/---
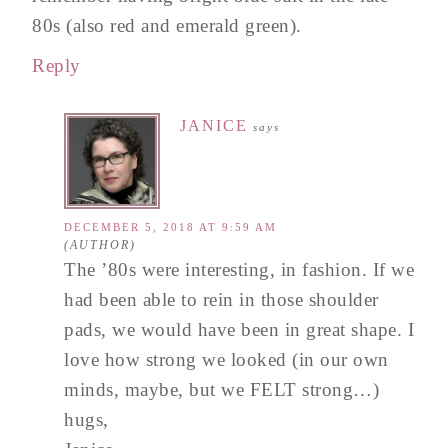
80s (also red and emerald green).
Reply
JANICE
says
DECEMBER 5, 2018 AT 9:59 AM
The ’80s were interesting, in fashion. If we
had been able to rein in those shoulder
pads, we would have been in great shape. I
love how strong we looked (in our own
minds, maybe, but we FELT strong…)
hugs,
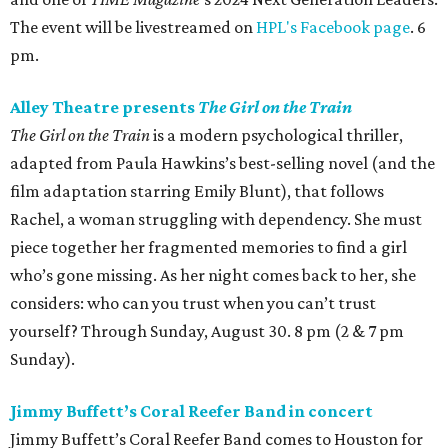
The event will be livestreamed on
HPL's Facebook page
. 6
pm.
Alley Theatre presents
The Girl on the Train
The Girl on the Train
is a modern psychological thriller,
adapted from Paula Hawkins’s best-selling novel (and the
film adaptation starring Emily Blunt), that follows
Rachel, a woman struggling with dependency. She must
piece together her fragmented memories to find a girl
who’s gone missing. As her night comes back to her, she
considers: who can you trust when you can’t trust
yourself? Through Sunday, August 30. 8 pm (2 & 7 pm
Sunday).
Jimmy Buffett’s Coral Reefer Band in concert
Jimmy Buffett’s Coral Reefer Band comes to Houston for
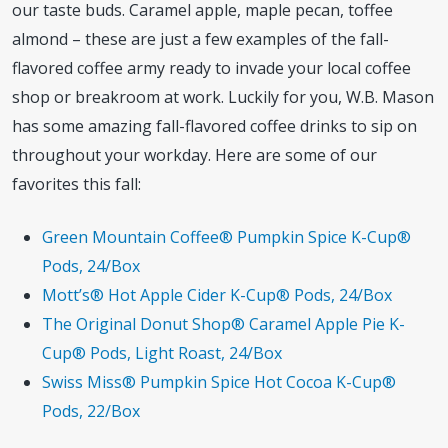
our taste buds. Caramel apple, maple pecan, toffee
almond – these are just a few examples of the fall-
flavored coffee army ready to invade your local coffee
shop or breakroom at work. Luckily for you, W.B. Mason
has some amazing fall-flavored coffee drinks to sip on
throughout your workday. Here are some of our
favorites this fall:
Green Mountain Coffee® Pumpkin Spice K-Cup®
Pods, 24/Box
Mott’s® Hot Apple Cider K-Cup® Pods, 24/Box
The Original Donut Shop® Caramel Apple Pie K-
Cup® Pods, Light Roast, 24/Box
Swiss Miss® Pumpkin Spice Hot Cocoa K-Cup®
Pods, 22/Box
\---
/---
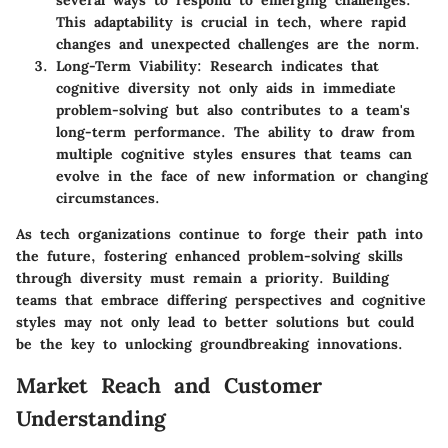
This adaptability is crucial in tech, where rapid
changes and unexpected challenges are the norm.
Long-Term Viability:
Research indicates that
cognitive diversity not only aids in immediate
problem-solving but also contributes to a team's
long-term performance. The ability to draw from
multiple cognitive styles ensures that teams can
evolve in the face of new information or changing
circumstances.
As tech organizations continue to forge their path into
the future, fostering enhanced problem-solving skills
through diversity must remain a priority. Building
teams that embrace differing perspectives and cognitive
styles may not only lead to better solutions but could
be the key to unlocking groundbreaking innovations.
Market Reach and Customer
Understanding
\---
/---
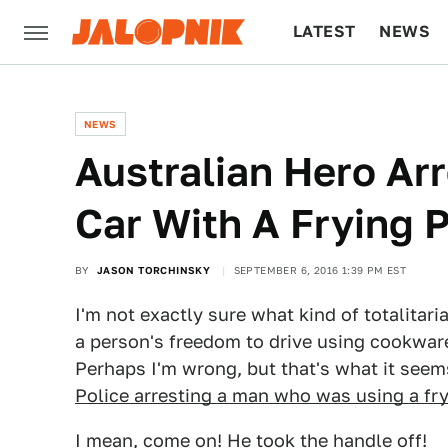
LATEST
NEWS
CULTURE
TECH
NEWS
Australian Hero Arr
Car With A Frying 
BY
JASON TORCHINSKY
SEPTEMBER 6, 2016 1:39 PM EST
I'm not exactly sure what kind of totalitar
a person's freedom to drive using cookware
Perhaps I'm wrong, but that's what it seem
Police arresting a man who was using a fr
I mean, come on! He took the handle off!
\---
* _What you need to do_
From the records above, reproduce exactly the lines from the one with "Mott’s® Hot Apple Cider K-Cup® Pods, 24/Box" to the one with "Pods, 22/Box", both included, and no others.

* _Output_
Mott’s® Hot Apple Cider K-Cup® Pods, 24/Box
The Original Donut Shop® Caramel Apple Pie K-
Cup® Pods, Light Roast, 24/Box
Swiss Miss® Pumpkin Spice Hot Cocoa K-Cup®
Pods, 22/Box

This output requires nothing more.